TASK STATEMENT:
Search the records for the word "screenshot" and copy every line in which it occurs.

EXTRACTED RECORDS:
◆ ◆ ◆ ◆ ◆ ◆ ◆
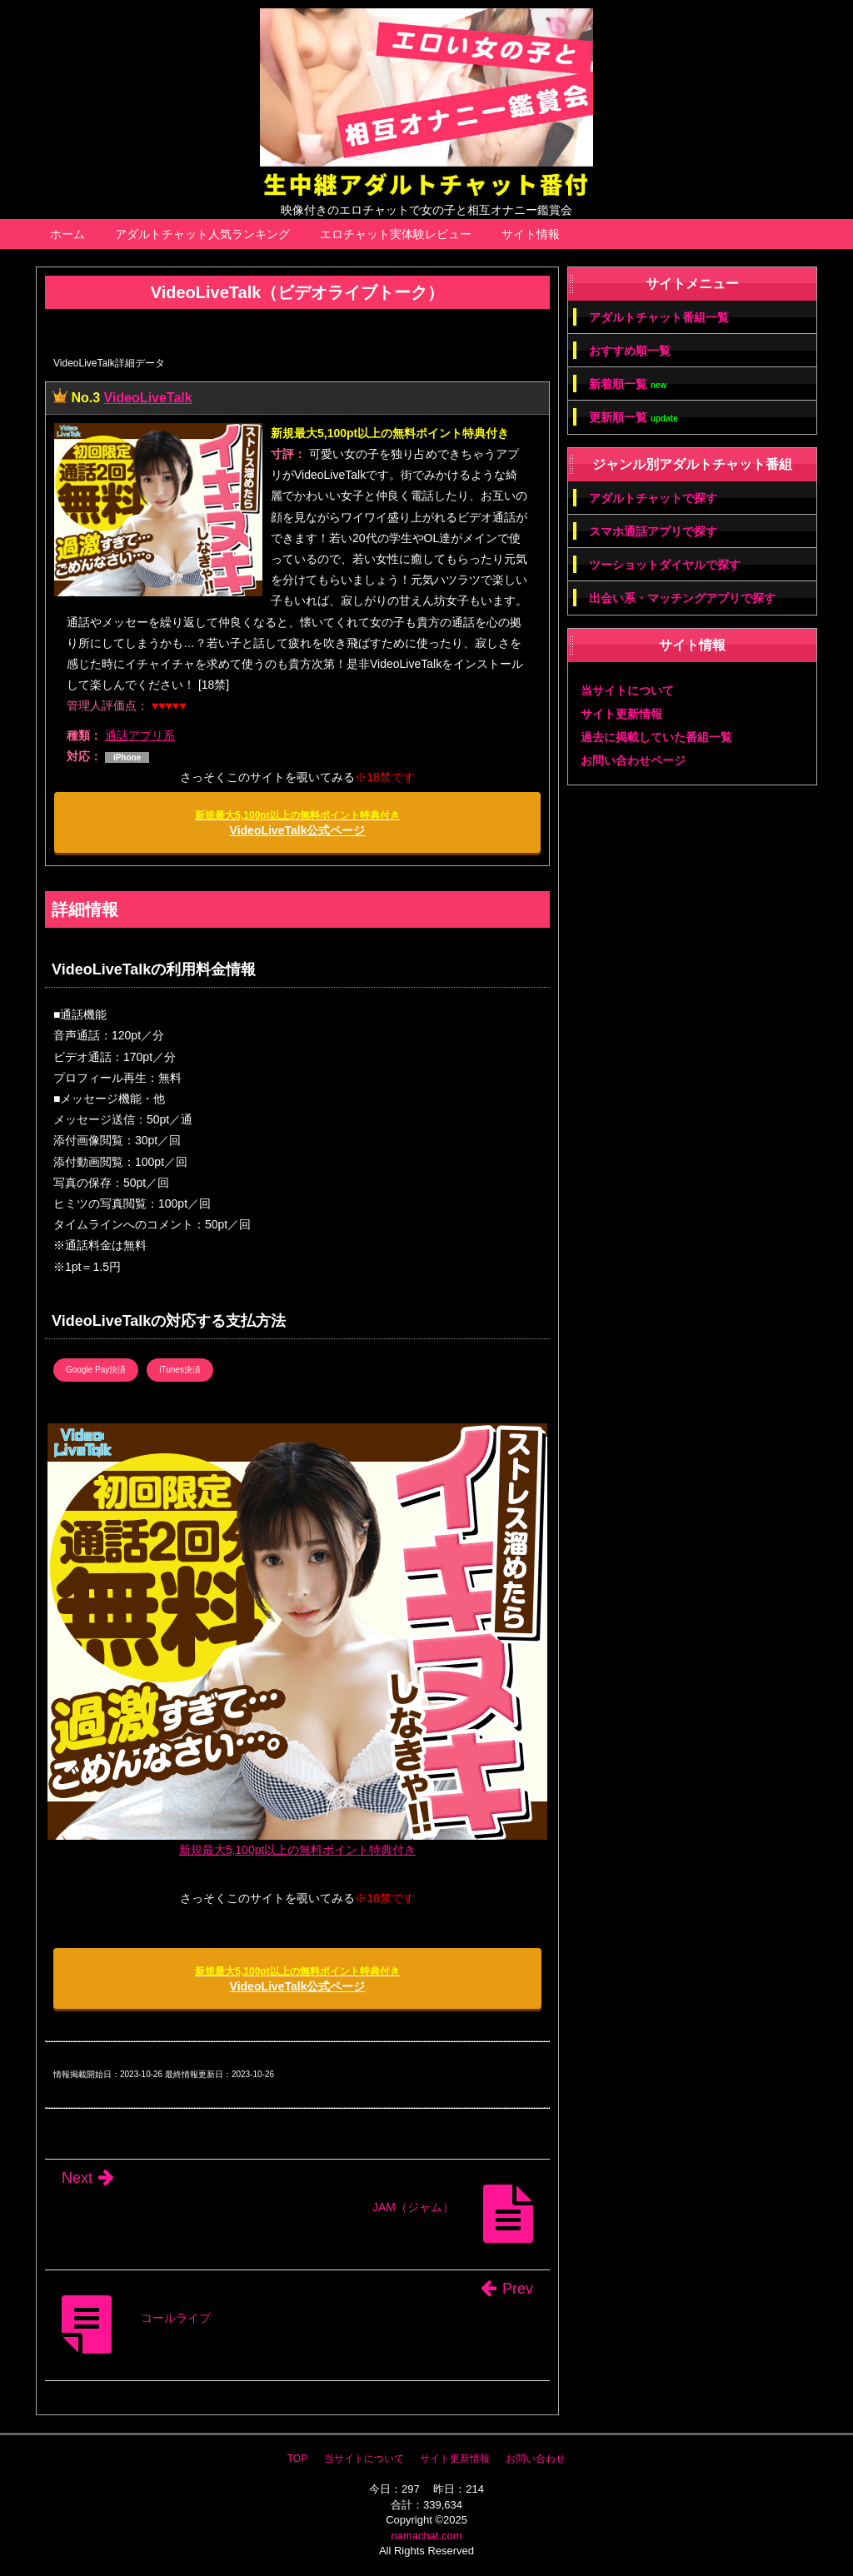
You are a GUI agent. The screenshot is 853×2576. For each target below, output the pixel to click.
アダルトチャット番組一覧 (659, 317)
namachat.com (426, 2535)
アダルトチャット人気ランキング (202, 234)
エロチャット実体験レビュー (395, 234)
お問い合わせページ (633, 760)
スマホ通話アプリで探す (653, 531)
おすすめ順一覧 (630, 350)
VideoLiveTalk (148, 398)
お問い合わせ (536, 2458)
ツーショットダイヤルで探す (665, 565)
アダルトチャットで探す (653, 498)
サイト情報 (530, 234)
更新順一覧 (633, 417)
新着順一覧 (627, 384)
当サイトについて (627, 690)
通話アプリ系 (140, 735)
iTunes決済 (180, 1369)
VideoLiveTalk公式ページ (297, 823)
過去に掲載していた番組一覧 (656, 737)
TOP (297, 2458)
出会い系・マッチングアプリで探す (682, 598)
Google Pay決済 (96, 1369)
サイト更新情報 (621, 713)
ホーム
◆ ◆ ◆ ◆ ◆ ◆ ◆
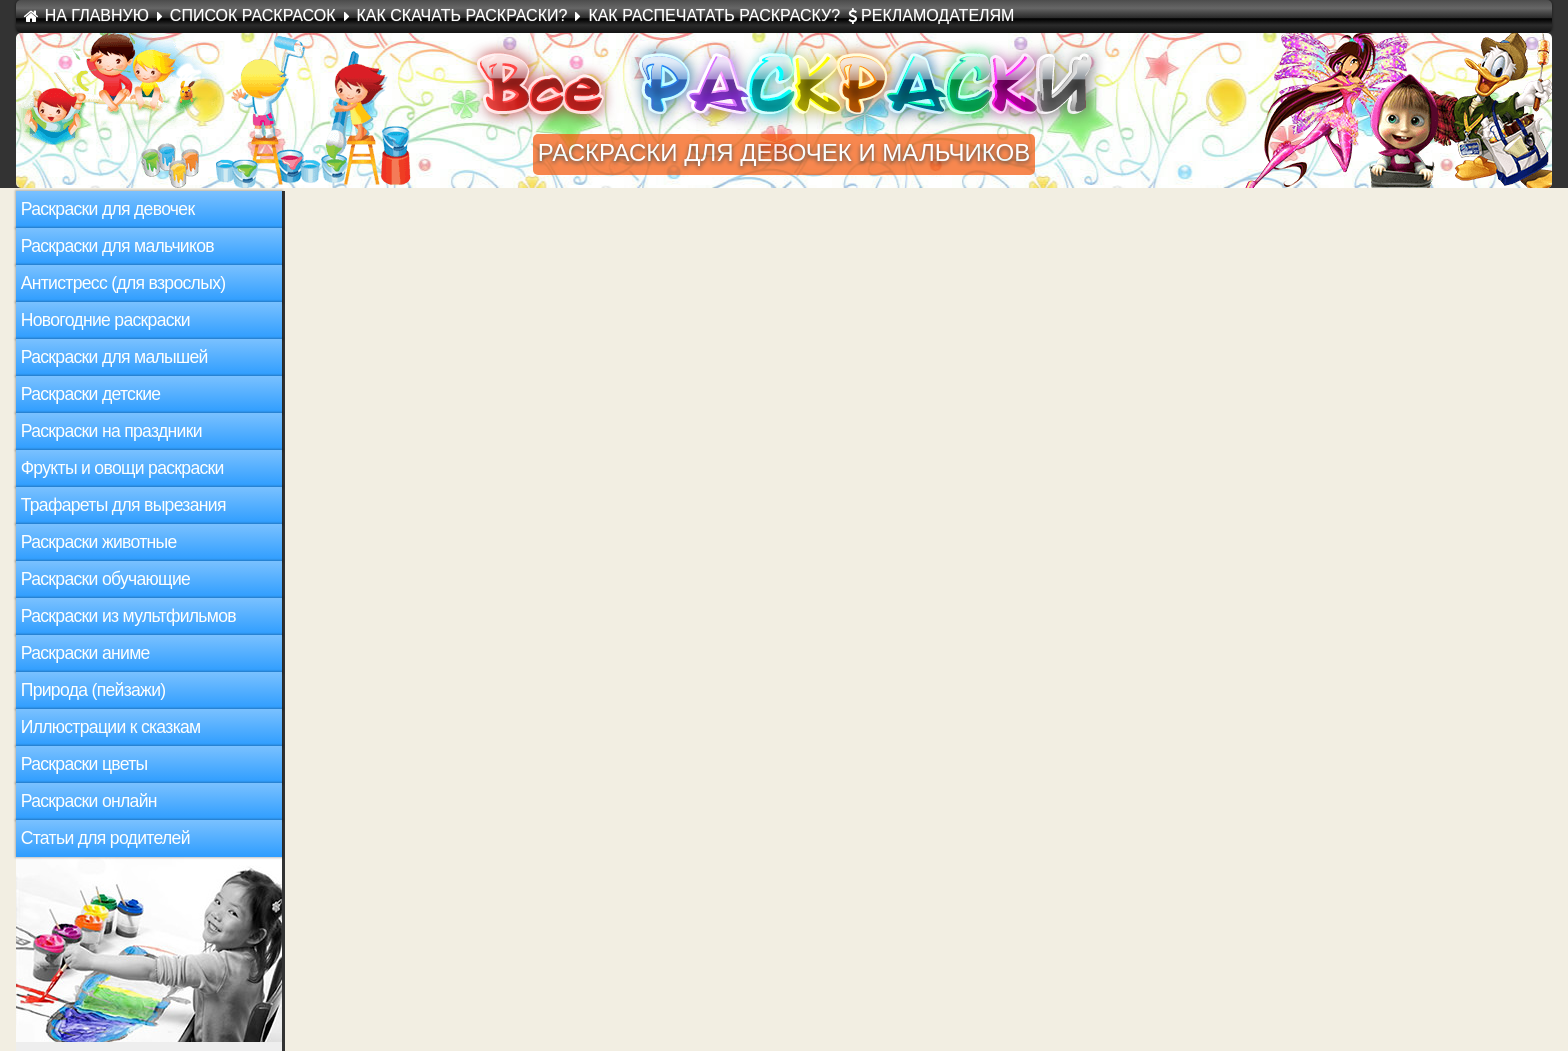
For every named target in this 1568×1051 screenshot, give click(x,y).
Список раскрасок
◆ ◆ ◆ ◆ ◆ ◆ ◆
ANSWER BELOW:
You are a GUI agent. The screenshot is 853×2576. For each target below, output the pixel to click.
For every named target in this 1568×1051 screenshot, give click(x,y).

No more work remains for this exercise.